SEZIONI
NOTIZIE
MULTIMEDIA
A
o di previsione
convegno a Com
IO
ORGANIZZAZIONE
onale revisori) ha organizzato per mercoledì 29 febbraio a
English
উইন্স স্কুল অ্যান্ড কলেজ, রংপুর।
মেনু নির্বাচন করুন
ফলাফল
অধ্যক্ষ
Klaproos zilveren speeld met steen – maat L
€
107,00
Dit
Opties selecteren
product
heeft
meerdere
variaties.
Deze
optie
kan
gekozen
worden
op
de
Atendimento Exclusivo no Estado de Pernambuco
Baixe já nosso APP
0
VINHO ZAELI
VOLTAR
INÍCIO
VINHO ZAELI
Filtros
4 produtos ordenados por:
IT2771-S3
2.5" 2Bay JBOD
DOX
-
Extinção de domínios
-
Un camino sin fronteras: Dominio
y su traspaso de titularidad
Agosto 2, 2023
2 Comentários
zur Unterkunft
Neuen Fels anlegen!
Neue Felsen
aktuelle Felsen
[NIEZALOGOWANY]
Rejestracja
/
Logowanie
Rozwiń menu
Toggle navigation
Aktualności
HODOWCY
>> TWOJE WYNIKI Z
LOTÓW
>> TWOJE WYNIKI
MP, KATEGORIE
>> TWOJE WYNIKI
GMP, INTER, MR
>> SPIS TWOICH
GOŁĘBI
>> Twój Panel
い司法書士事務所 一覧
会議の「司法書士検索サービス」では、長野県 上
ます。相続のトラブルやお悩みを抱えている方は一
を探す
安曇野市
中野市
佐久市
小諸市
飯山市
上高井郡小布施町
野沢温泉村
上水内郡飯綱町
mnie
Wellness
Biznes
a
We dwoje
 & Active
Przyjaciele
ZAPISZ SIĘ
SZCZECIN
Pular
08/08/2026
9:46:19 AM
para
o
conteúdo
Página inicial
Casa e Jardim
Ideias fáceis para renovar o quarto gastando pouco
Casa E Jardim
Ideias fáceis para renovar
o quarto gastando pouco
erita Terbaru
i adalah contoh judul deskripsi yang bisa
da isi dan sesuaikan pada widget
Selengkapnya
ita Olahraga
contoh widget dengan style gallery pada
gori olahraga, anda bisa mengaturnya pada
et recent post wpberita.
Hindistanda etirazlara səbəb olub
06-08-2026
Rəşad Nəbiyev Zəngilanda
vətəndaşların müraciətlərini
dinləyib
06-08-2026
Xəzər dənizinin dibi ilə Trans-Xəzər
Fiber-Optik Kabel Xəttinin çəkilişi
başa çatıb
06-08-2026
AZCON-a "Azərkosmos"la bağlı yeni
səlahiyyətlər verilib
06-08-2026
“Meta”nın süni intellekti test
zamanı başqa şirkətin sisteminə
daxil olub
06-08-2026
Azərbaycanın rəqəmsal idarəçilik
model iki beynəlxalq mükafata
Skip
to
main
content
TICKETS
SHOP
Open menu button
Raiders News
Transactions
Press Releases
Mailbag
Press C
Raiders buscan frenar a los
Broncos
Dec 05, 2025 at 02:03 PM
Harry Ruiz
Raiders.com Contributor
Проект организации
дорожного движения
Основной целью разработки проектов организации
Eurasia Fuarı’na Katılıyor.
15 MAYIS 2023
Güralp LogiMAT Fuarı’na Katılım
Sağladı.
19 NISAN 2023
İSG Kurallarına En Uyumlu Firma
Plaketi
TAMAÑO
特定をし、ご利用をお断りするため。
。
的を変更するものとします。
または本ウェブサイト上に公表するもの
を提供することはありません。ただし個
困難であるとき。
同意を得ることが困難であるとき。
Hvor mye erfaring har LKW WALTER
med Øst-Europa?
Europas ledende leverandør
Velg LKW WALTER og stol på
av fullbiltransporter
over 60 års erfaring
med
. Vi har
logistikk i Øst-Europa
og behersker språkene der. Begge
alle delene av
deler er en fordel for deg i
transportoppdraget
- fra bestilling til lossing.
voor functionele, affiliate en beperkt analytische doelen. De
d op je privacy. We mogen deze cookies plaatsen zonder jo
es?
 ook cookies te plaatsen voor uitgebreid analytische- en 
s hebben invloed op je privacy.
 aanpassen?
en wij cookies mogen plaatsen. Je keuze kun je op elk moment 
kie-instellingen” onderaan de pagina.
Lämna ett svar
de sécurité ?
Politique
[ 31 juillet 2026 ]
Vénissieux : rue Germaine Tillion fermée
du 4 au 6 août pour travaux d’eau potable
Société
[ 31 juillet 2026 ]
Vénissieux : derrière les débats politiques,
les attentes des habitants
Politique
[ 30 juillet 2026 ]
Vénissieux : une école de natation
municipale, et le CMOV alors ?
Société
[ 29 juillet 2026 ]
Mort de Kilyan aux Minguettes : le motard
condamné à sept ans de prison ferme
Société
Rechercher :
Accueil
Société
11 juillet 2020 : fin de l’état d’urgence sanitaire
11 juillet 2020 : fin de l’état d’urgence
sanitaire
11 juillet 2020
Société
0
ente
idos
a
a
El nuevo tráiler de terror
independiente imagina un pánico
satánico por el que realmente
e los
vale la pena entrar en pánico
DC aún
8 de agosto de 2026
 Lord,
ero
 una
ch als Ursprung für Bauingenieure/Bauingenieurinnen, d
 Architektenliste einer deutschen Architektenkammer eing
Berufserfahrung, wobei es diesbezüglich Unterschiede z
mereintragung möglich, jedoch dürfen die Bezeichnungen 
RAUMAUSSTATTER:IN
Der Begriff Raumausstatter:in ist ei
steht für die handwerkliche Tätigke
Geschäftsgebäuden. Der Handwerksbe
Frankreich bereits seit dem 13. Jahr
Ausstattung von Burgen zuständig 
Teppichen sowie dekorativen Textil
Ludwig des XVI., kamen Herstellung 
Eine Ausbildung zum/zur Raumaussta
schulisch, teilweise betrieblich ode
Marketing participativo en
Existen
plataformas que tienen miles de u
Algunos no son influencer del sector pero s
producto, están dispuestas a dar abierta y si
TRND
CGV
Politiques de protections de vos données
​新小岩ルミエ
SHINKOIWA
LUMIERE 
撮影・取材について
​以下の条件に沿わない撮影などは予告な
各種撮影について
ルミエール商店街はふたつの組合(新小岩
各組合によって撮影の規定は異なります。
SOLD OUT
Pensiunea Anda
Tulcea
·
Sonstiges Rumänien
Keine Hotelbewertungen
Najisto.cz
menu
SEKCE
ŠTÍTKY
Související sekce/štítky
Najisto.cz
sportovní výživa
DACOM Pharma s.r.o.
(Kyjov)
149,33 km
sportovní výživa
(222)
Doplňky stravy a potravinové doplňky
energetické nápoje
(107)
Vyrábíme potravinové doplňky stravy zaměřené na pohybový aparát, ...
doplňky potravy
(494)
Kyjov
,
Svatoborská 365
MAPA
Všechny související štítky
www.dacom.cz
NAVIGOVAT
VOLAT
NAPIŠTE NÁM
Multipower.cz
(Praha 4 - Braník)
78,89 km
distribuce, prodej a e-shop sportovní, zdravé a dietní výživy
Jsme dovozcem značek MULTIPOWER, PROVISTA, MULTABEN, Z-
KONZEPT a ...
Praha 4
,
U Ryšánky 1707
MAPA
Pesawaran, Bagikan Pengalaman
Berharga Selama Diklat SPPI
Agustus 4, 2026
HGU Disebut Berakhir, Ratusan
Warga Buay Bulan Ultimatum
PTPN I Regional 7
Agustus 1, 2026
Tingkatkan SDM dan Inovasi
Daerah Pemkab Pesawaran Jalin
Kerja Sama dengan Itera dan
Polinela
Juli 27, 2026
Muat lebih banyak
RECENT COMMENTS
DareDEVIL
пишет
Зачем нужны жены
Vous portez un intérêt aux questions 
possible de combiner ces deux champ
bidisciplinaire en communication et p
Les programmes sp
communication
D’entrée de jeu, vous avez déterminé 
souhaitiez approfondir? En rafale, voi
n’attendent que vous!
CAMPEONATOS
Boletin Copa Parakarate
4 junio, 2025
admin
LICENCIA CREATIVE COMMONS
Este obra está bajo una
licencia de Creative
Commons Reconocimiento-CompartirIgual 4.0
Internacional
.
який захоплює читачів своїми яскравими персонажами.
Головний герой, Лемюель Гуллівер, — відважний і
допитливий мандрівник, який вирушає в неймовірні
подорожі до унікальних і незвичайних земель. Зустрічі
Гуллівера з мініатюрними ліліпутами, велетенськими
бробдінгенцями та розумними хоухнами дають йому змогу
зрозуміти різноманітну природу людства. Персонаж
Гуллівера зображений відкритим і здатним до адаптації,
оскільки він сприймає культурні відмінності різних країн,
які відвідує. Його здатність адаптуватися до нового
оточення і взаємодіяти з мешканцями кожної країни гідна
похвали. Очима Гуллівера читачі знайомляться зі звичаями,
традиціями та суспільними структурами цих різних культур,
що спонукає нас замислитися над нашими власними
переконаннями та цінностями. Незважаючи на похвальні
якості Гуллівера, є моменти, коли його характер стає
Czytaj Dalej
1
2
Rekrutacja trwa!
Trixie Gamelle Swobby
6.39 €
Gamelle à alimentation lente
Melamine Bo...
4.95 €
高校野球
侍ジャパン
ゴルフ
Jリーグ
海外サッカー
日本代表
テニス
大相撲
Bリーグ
========================================
TASK BRIEF » Looking back at the data above, tally each line that includes the word "gastando", then answer with the total alone.

EXERCISE RESULT » 2